Jets score late, win in SO
KEN WIEBE, QMI Agency
|Jets forward Bryan Little fights off Panthers defenceman Jason Garrison for a shot on goaltender Jose Theodore in Sunrise, Fla., Oct. 31, 2011. (HANS DERYK/Reuters)
SUNRISE, FLA. - The Winnipeg Jets got on the emotional roller-coaster once again, yet found a way to pick up two valuable points.
This wasn’t quite the same type of ride as the 9-8 thriller against the Philadelphia Flyers that started this seven-game road swing, but the Jets failed to do things the easy way in Monday’s 4-3 shootout victory over the Florida Panthers before an announced crowd of 11,855 at BankAtlantic Center on Monday night.
The Jets jumped out to a 2-0 lead in the first period, went on to surrender the next three but tied it with 49.9 seconds left in regulation time after Evander Kane batted in a puck out of the air that was eerily close to being above the crossbar.
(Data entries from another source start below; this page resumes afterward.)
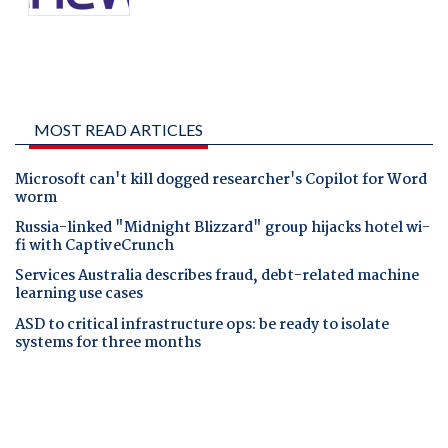
MOST READ ARTICLES
Microsoft can't kill dogged researcher's Copilot for Word
worm
Russia-linked "Midnight Blizzard" group hijacks hotel wi-
fi with CaptiveCrunch
Services Australia describes fraud, debt-related machine
learning use cases
ASD to critical infrastructure ops: be ready to isolate
systems for three months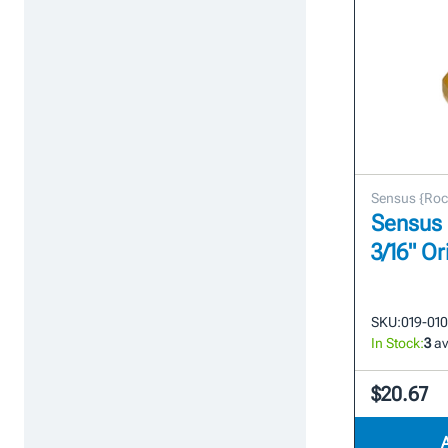
Sensus {Roc
Sensus 
3/16" Or
SKU:
019-01
In Stock:
3
av
$20.67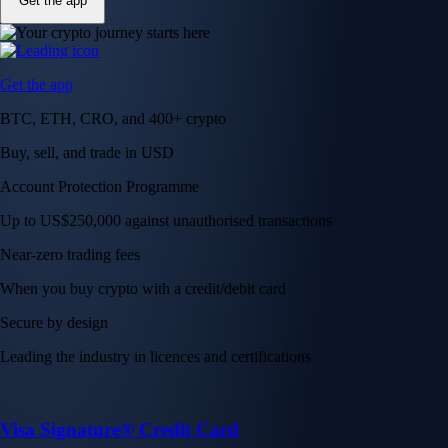
Get the app
Get the app
BTC, ETH, CRO, and 400+ crypto
Buy, sell, and trade in USD
Account Protection Programme
Up to US$250,000 against unauthorised transactions
Near-zero trading fees
When you buy crypto with a credit/debit card
Secure by design
Leading the industry in licences and certifications
Visa Signature® Credit Card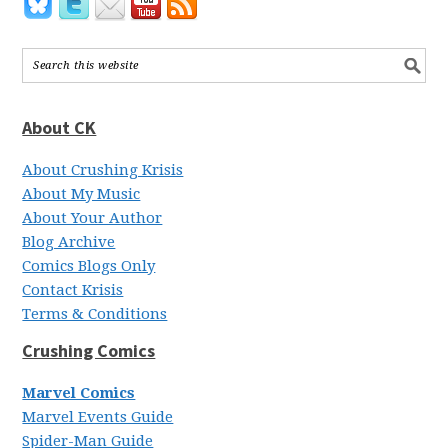
About CK
About Crushing Krisis
About My Music
About Your Author
Blog Archive
Comics Blogs Only
Contact Krisis
Terms & Conditions
Crushing Comics
Marvel Comics
Marvel Events Guide
Spider-Man Guide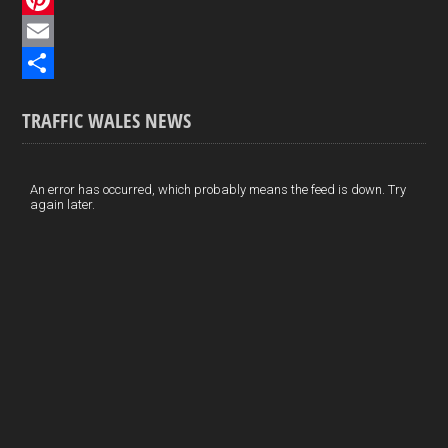
e
i
P
b
n
i
E
o
k
n
m
S
TRAFFIC WALES NEWS
o
e
t
a
h
k
d
e
i
a
I
r
l
r
An error has occurred, which probably means the feed is down. Try
again later.
n
e
e
s
t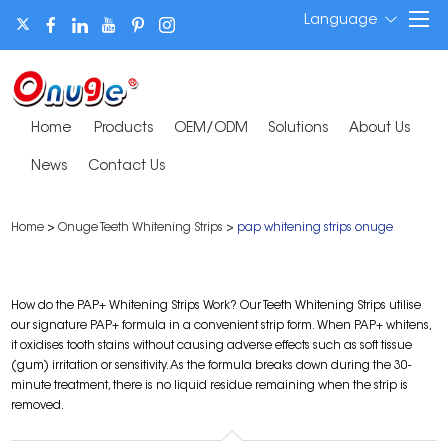
Language
Home
Products
OEM/ODM
Solutions
About Us
News
Contact Us
Home
>
Onuge Teeth Whitening Strips
>
pap whitening strips onuge
How do the PAP+ Whitening Strips Work? Our Teeth Whitening Strips utilise
our signature PAP+ formula in a convenient strip form. When PAP+ whitens,
it oxidises tooth stains without causing adverse effects such as soft tissue
(gum) irritation or sensitivity. As the formula breaks down during the 30-
minute treatment, there is no liquid residue remaining when the strip is
removed.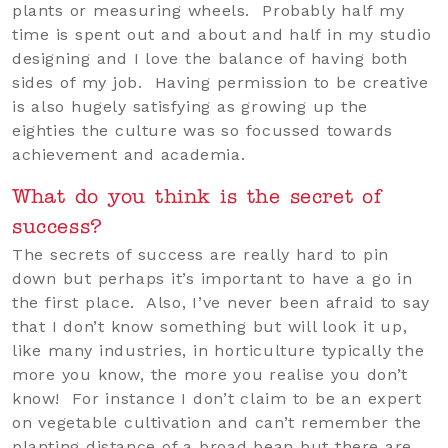
plants or measuring wheels. Probably half my
time is spent out and about and half in my studio
designing and I love the balance of having both
sides of my job. Having permission to be creative
is also hugely satisfying as growing up the
eighties the culture was so focussed towards
achievement and academia.
What do you think is the secret of
success?
The secrets of success are really hard to pin
down but perhaps it’s important to have a go in
the first place. Also, I’ve never been afraid to say
that I don’t know something but will look it up,
like many industries, in horticulture typically the
more you know, the more you realise you don’t
know! For instance I don’t claim to be an expert
on vegetable cultivation and can’t remember the
planting distance of a broad bean but there are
Initially on the ice, referee Tom Kowal was waving the goal off because he believed the puck was knocked in with a high stick but after conferring with the three other officials on the ice, the play was ruled a goal on the ice before going to video review for clarification.
“I was pretty confident that I kept my stick below the crossbar and when they called it off right away, I was thinking they’ll have to go upstairs,” said Kane, who showed great concentration as the puck was tipped by Kyle Wellwood before he took his swing at the puck.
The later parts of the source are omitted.